Malko tâta son cou enflé et douloureux. Gudrun Tindorf avait du génie. Elle aurait pu rester ainsi très longtemps à l’abri de la police en plein Jo’Burg… Ce qu’il avait pris pour un culot incroyable était en réalité une organisation en béton. Protégée par le concierge, elle était à l’abri de toutes les investigations. Cela ne devait pas la gêner outre mesure d’avoir quelques « clients ».
Une forme d’autofinancement… Ferdi, les traits sévères, lança au concierge blondinet :
— Vous avez de la chance que nous l’ayons forcée à fuir, sinon, elle vous aurait abattu comme ses autres complices.
Le concierge essuya la transpiration qui coulait de son front. Les trois autres officiers le contemplaient comme une limace sortant de sous une souche.
— C’est tout ? demanda Ferdi. Vous ne nous avez rien caché ?

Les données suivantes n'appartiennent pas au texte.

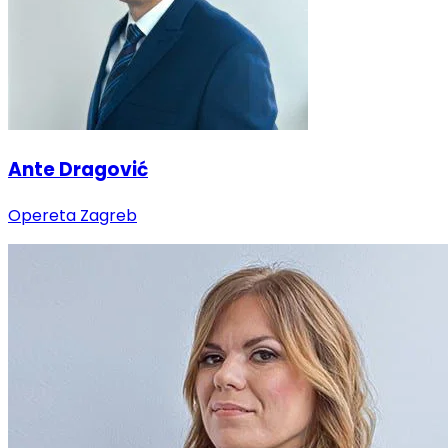
Ante Dragović
Opereta Zagreb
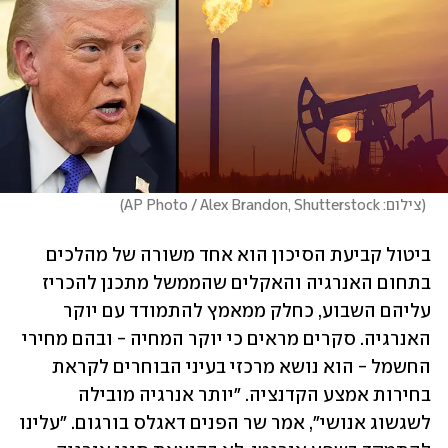
(
צילום: AP Photo / Alex Brandon, Shutterstock
)
ביטול קביעת הסיכון הוא אחד משורה של מהלכים 
בתחום האנרגיה והאקלים שהממשל מתכנן להכריז 
עליהם השבוע, כחלק ממאמץ להתמודד עם יוקר 
האנרגיה. סקרים מראים כי יוקר המחיה - ובהם מחירי 
החשמל - הוא נושא מרכזי בעיני הבוחרים לקראת 
בחירות אמצע הקדנציה. "יותר אנרגיה מובילה 
לשגשוג אנושי", אמר שר הפנים דאגלס בורגום. "עלינו 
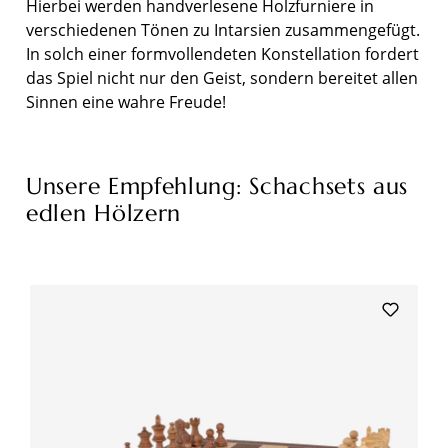
Hierbei werden handverlesene Holzfurniere in
verschiedenen Tönen zu Intarsien zusammengefügt.
In solch einer formvollendeten Konstellation fordert
das Spiel nicht nur den Geist, sondern bereitet allen
Sinnen eine wahre Freude!
Unsere Empfehlung: Schachsets aus
edlen Hölzern
Produktgalerie überspringen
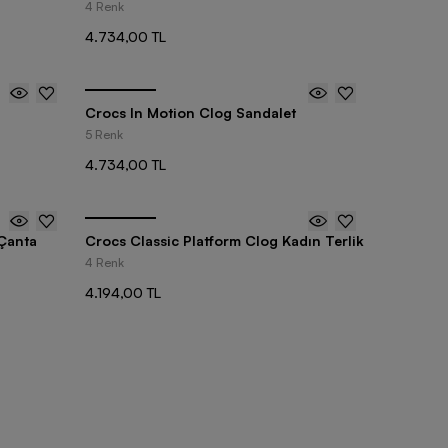
4 Renk
4.734,00 TL
Crocs In Motion Clog Sandalet
5 Renk
4.734,00 TL
Çanta
Crocs Classic Platform Clog Kadın Terlik
4 Renk
4.194,00 TL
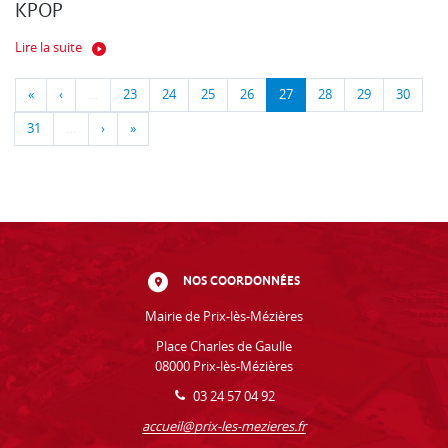
KPOP
Lire la suite
«
‹
…
23
24
25
26
27
28
29
30
31
…
›
»
NOS COORDONNÉES
Mairie de Prix-lès-Mézières
Place Charles de Gaulle
08000 Prix-lès-Mézières
03 24 57 04 92
accueil@prix-les-mezieres.fr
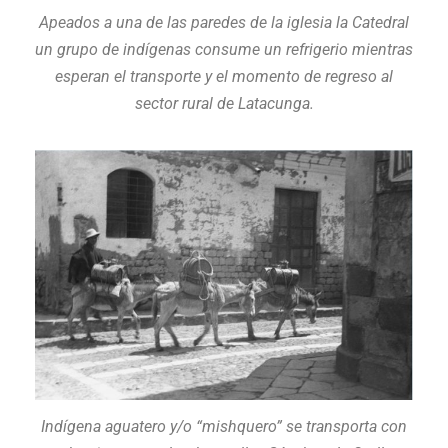
Apeados a una de las paredes de la iglesia la Catedral
un grupo de indígenas consume un refrigerio mientras
esperan el transporte y el momento de regreso al
sector rural de Latacunga.
Indígena aguatero y/o “mishquero” se transporta con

— Rien, je vous jure, bredouilla le concierge. Jamais je ne recommencerai, je le jure, je le jure !
Il était déjà debout, prêt à partir.
— Il ment, lança soudain Malko d’une voix calme.
Ferdi se tourna vers lui :
— Pourquoi ?
— Gudrun Tindorf ne s’est pas adressée à lui au hasard. C’est une femme trop prudente. Elle aurait pu tomber sur un indicateur ou un citoyen zélé. Il y a sûrement un lien entre eux. Interrogez-le.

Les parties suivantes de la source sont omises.